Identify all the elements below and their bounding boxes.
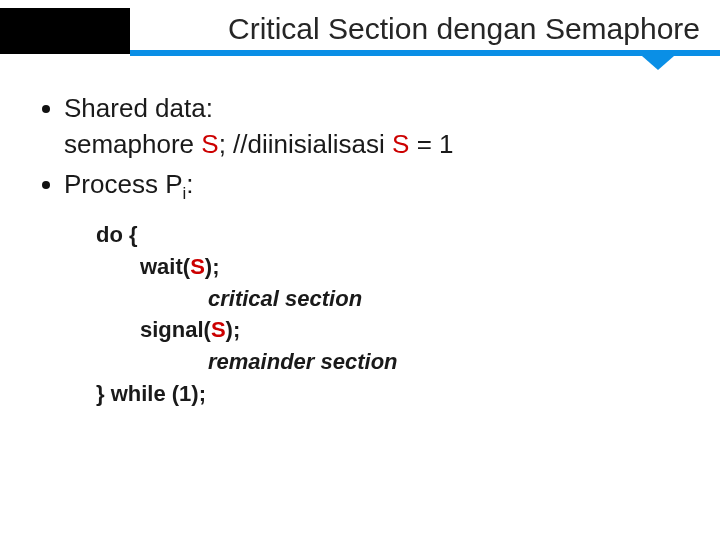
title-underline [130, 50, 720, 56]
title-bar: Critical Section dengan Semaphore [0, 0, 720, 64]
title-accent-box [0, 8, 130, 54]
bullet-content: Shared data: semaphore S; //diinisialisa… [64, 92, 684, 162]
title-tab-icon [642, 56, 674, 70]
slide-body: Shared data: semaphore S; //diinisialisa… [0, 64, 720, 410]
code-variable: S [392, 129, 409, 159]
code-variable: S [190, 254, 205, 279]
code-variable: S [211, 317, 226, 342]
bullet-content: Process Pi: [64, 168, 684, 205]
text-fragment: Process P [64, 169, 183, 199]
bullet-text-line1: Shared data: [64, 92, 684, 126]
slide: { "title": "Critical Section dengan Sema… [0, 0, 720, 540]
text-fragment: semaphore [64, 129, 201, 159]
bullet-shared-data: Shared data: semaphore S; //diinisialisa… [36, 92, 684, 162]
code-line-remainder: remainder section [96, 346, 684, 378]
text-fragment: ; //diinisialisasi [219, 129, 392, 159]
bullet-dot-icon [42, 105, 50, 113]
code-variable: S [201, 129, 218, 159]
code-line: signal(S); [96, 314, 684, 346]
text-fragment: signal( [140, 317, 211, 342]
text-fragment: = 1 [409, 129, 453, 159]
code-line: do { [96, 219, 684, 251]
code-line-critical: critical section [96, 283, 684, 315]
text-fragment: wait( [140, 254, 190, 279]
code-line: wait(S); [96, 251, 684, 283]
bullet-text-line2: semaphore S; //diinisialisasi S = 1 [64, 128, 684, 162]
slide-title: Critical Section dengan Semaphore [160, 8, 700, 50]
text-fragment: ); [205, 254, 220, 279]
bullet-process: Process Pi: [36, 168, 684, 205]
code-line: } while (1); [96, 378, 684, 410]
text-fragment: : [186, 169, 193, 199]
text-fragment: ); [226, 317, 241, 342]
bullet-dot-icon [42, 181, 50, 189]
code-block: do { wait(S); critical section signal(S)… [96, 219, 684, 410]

# # # # # # #

TASK TO COMPLETE → For every line in the listing above that mentions the word "diinisialisasi", make a copy.

TASK RESPONSE →
text-fragment: ; //diinisialisasi [219, 129, 392, 159]
bullet-text-line2: semaphore S; //diinisialisasi S = 1 [64, 128, 684, 162]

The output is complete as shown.